Sensible investors know that just as markets go down, they go up again and in the longer term people who know what they are doing make money because they see setbacks as opportunities. They use the business cycles to clear the decks, ready for the next upswing.
South Africa, along with a number of other emergent markets, has felt the brunt of the latest crisis. We could now all sit transfixed, fearful for the future, expecting the worst and doing nothing to prepare our country for better times that will come if only we get our priorities right and follow sensible policies.
My advice to President Zuma is to focus on the single most important thing facing South Africa: putting the economy right. He and his cabinet and his advisers should focus on that to the exclusion of almost everything else. The question to be pursued with single-minded intensity must be: how do we get the country to produce jobs - any jobs? And that means going for growth.

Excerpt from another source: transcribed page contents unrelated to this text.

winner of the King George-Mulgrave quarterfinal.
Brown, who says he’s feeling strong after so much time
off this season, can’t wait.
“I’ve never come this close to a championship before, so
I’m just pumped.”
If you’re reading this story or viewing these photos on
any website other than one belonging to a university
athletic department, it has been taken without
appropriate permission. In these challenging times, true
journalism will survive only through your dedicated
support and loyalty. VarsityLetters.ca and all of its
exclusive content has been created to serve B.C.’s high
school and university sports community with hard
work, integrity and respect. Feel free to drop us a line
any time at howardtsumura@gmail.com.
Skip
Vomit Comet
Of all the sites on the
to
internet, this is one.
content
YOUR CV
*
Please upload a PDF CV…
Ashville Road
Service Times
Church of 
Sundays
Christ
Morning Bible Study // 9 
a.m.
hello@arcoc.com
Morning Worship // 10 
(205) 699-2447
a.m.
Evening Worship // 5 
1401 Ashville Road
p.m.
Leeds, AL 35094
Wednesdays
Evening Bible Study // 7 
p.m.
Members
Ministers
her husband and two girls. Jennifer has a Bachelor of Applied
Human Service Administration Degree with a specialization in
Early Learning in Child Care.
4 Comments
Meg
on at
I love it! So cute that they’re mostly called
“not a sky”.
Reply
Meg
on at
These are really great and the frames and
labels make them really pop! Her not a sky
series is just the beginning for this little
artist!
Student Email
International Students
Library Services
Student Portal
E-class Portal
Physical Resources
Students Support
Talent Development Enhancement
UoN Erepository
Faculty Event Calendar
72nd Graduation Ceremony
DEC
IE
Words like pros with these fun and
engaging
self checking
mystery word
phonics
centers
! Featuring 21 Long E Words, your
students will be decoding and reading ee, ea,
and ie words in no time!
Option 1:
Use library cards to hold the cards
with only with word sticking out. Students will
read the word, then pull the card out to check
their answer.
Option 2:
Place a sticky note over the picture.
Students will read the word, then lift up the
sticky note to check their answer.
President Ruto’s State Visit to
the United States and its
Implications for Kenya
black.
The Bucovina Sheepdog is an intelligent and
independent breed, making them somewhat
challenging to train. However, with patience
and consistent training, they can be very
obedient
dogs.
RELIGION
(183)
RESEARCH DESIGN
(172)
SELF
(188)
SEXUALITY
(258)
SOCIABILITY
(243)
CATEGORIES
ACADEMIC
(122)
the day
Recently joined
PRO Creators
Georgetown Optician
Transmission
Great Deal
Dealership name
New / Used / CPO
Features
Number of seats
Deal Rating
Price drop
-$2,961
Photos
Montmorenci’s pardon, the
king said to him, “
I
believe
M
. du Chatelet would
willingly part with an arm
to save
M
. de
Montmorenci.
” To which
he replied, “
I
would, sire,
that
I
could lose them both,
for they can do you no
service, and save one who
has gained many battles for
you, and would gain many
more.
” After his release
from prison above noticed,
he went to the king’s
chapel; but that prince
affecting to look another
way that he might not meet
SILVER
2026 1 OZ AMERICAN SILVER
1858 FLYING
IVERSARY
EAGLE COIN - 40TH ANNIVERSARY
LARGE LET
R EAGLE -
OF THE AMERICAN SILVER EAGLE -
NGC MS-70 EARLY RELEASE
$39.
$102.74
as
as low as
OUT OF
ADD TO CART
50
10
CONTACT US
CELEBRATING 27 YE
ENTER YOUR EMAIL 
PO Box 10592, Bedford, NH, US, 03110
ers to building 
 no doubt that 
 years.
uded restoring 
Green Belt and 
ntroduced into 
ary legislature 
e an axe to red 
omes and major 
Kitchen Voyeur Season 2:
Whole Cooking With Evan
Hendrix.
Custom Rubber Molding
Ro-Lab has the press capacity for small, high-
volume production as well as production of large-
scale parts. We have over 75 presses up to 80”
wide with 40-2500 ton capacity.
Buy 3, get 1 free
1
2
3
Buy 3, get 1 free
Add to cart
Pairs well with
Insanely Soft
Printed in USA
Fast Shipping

Apart from more and more public sector jobs which are unaffordable, the only way jobs can be created is by the private sector through a growing economy. A rising tide will enable all to rise, reducing poverty and inequality. A five per cent growth rate will double our economy in a few years. The forecast growth rate of less than two percent, if we are lucky, means that millions more youngsters will be added to the ranks of the jobless. This is a criminal waste of good human material and it endangers our society.
President Zuma will be out of office by 2019 and his power is already starting to wane. If he wants the abiding memory of his rule to be the Nkandla story, he and the cabinet should carry on as they are now. If he wants to be remembered as the president who started putting South Africa’s economy back onto a growth path, now is the moment for action. He might be amazed at the reaction of people in his own party and many others outside it. A determined lead by him would change the climate of pessimism overnight and lead to a better South Africa.